The world should know that COVID-19 did not and could not stop us. The lessons we learned in those first years of the AIDS epidemic and the subsequent decades since haveguided us. When shelter-in-place went into effect, we went digital. We supplied our community members with smartphones and technology training and we glided into virtual gatherings and events. We shared food resources, personal protective equipment, Black-centered COVID-19 education, and opportunities to connect with one another. We grieved together and held vigil as we lost some community members. And yes, we were often visited by the post-traumatic stress from our experiences with AIDS, isolation, and racist health disparities in our communities. Yet we moved through it together. Another BBE member Rufus Harris reminds us, “we all do things together as a group. It is better that way, together, than one person at a time.”

As a family and a community it is our responsibility and our honor to support movements, policies, and efforts that increase the support, liberation, and empowerment of Black LGBTQI+ folks.  We recognize the importance of civic engagement in order to protect our liberties as Black people. So, we work to empower our community members to make informed decisions. As BBE member Rickey Beard notes, we have differences yet we listen for the similarities. “We put our principles before personalities and we are able to do together what we cannot do alone.” It is one of our practices to honor the individual while collectively uplifting ourselves as a community. We strive to embody this whether it is when we engage in anti-oppression work, facilitate civic engagement gatherings, or when our BBE Goodwill team visits our folks living in nursing homes, transitional care, or hospice.

Like many Black-prioritized groups we were embodying diversity, equity and inclusion long before it was popular to do so.

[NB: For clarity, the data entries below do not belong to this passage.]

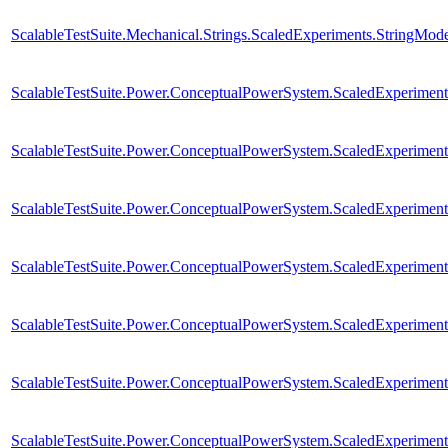
ScalableTestSuite.Mechanical.Strings.ScaledExperiments.StringMo
ScalableTestSuite.Power.ConceptualPowerSystem.ScaledExperim
ScalableTestSuite.Power.ConceptualPowerSystem.ScaledExperim
ScalableTestSuite.Power.ConceptualPowerSystem.ScaledExperim
ScalableTestSuite.Power.ConceptualPowerSystem.ScaledExperim
ScalableTestSuite.Power.ConceptualPowerSystem.ScaledExperim
ScalableTestSuite.Power.ConceptualPowerSystem.ScaledExperim
ScalableTestSuite.Power.ConceptualPowerSystem.ScaledExperim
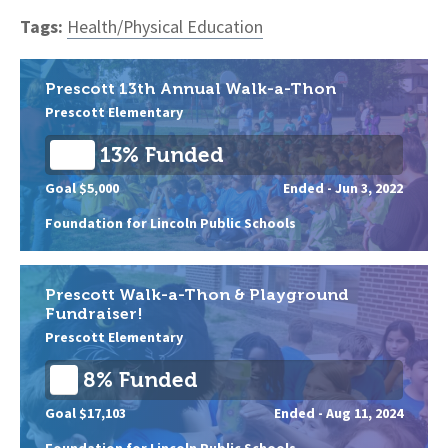
Tags:
Health/Physical Education
Prescott 13th Annual Walk-a-Thon
Prescott Elementary
13% Funded
Goal $5,000
Ended -
Jun 3, 2022
Foundation for Lincoln Public Schools
Prescott Walk-a-Thon & Playground
Fundraiser!
Prescott Elementary
8% Funded
Goal $17,103
Ended -
Aug 11, 2024
Foundation for Lincoln Public Schools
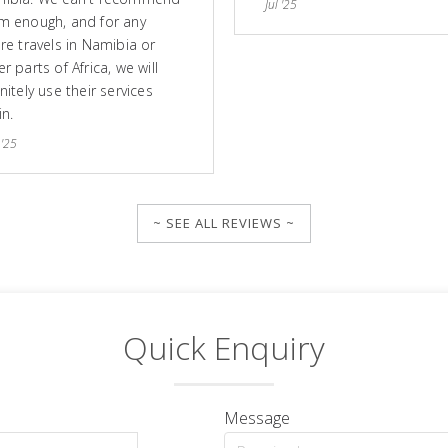
Jul '25
m enough, and for any
ure travels in Namibia or
r parts of Africa, we will
nitely use their services
in.
 '25
~ SEE ALL REVIEWS ~
Quick Enquiry
Message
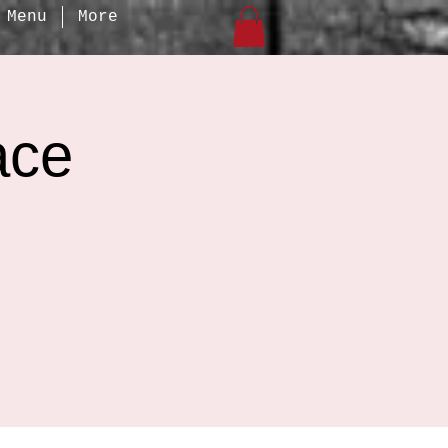
Menu
More
ace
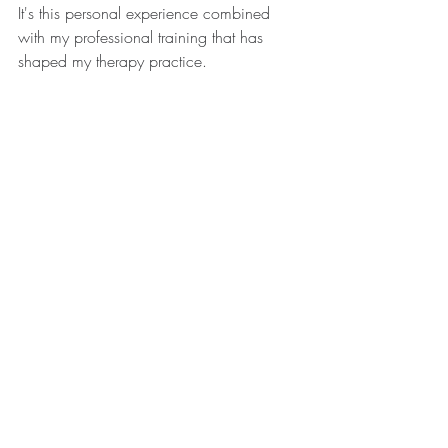
It's this personal experience combined 
with my professional training that has 
shaped my therapy practice.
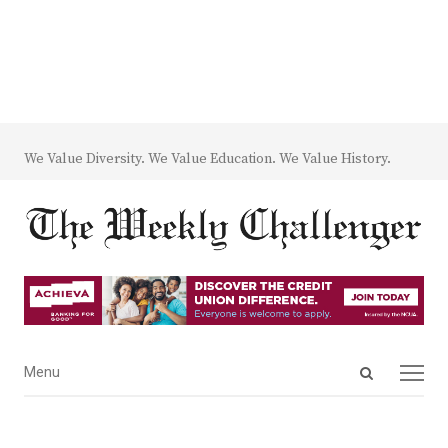
We Value Diversity. We Value Education. We Value History.
Open
Menu
Menu
search
panel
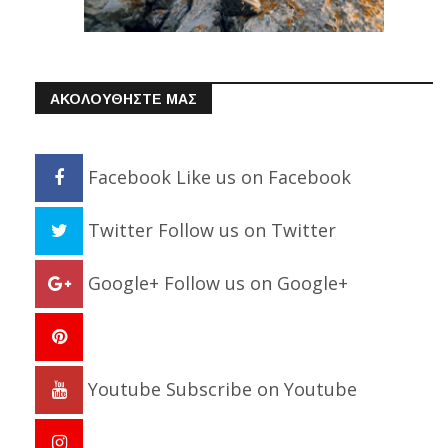
ΑΚΟΛΟΥΘΗΣΤΕ ΜΑΣ
Facebook
Like us on Facebook
Twitter
Follow us on Twitter
Google+
Follow us on Google+
Youtube
Subscribe on Youtube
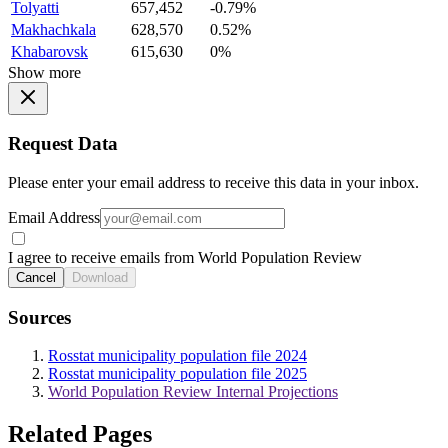
Tolyatti
657,452
-0.79%
Makhachkala
628,570
0.52%
Khabarovsk
615,630
0%
Show more
Request Data
Please enter your email address to receive this data in your inbox.
Email Address
I agree to receive emails from World Population Review
Cancel
Download
Sources
Rosstat municipality population file 2024
Rosstat municipality population file 2025
World Population Review Internal Projections
Related Pages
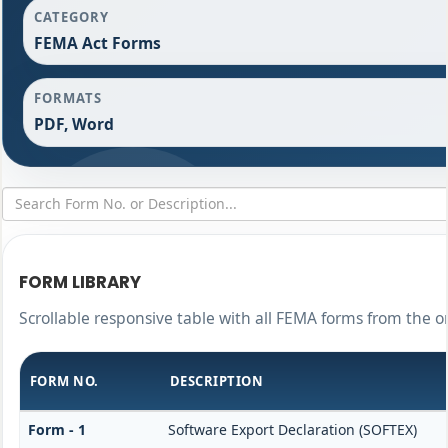
CATEGORY
FEMA Act Forms
FORMATS
PDF, Word
FORM LIBRARY
Scrollable responsive table with all FEMA forms from the o
FORM NO.
DESCRIPTION
Form - 1
Software Export Declaration (SOFTEX)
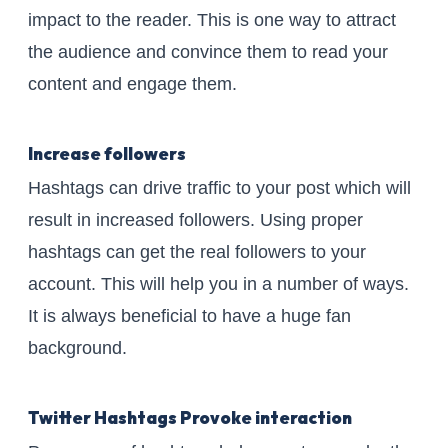
impact to the reader. This is one way to attract
the audience and convince them to read your
content and engage them.
Increase followers
Hashtags can drive traffic to your post which will
result in increased followers. Using proper
hashtags can get the real followers to your
account. This will help you in a number of ways.
It is always beneficial to have a huge fan
background.
Twitter Hashtags Provoke interaction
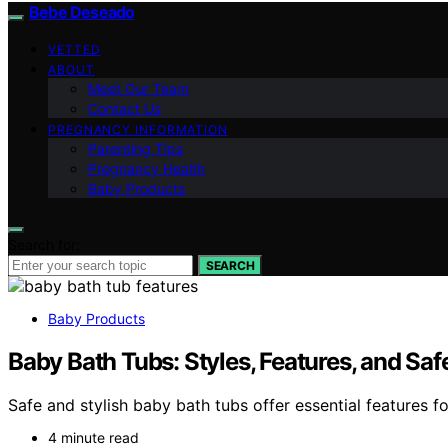
Bebe Deseado
VETTED
ABOUT
Meet Our Team
Contact Us
PREGNANCY INFORMATION
Parenting Tips
Pregnancy Health
Baby Products
Search for:
SEARCH
Baby Products
Baby Bath Tubs: Styles, Features, and Saf
Safe and stylish baby bath tubs offer essential features f
4 minute read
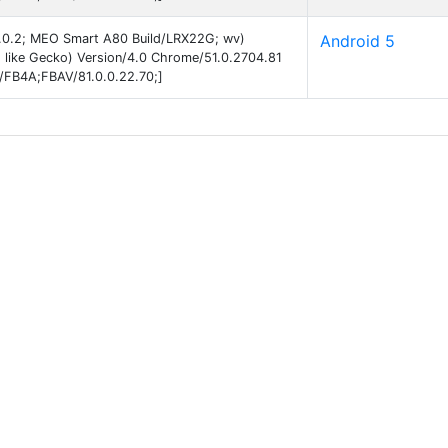
 5.0.2; MEO Smart A80 Build/LRX22G; wv)
Android 5
 like Gecko) Version/4.0 Chrome/51.0.2704.81
B/FB4A;FBAV/81.0.0.22.70;]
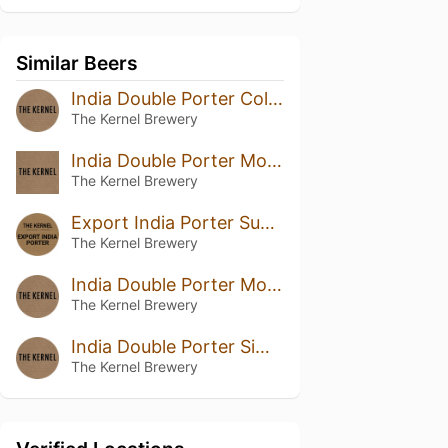
Similar Beers
India Double Porter Columbus Chinook
The Kernel Brewery
India Double Porter Mosaic Sabro
The Kernel Brewery
Export India Porter Summit Columbus
The Kernel Brewery
India Double Porter Mosaic Columbus
The Kernel Brewery
India Double Porter Simcoe Centennial Eclipse
The Kernel Brewery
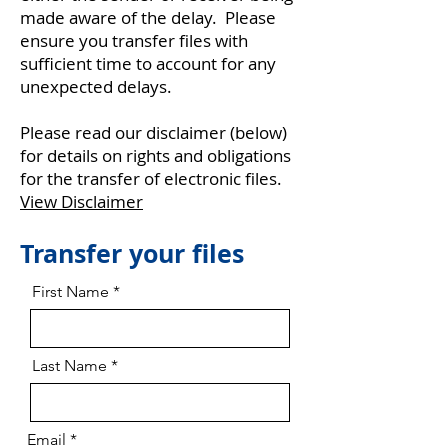
made aware of the delay. Please
ensure you transfer files with
sufficient time to account for any
unexpected delays.
Please read our disclaimer (below)
for details on rights and obligations
for the transfer of electronic files.
View Disclaimer
Transfer your files
First Name
Last Name
Email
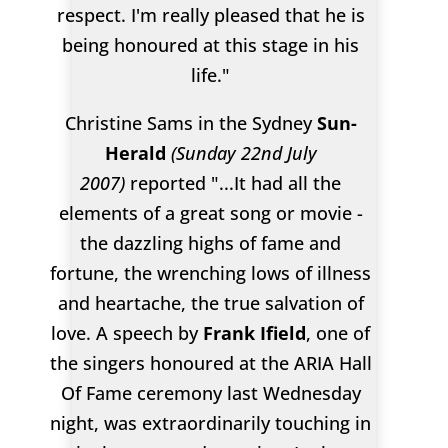
respect. I'm really pleased that he is
being honoured at this stage in his
life."
Christine Sams in the Sydney
Sun-
Herald
(Sunday 22nd July
2007)
reported "...It had all the
elements of a great song or movie -
the dazzling highs of fame and
fortune, the wrenching lows of illness
and heartache, the true salvation of
love. A speech by
Frank Ifield
, one of
the singers honoured at the ARIA Hall
Of Fame ceremony last Wednesday
night, was extraordinarily touching in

As our own organization of SFAF developed a strategic plan to center the prioritized communities of BIPOC and Queer and Trans People of Color, BBE’s Steering Committee and long-term members guided the decision making processes regarding BBE’s community priorities and engagements. We experimented with how to weave our community offerings with what leading Black HIV advocates and policy makers from across the U.S., including those at SFAF, had set forth in We The People; A Black Plan to End HIV.

Now, coming into our 25th year, Black Brothers Esteem is one of the pillars of SFAF’s first Black Health portfolio; an intentional community of programs and services created and led by Black community members for Black community members. We are excited to be part of the dream that this portfolio will further the work of Black Brothers Esteem, Translife, and other seedling communities.

To see our dream of a community be born, grow, and branch off into new communities has been a profound joy. It is our dream to continue growing and evolving. To continue igniting and sustaining change. To continue to contribute to the creation of liberatory movements for Black and brown folks. This is about our community, our power, and our liberation.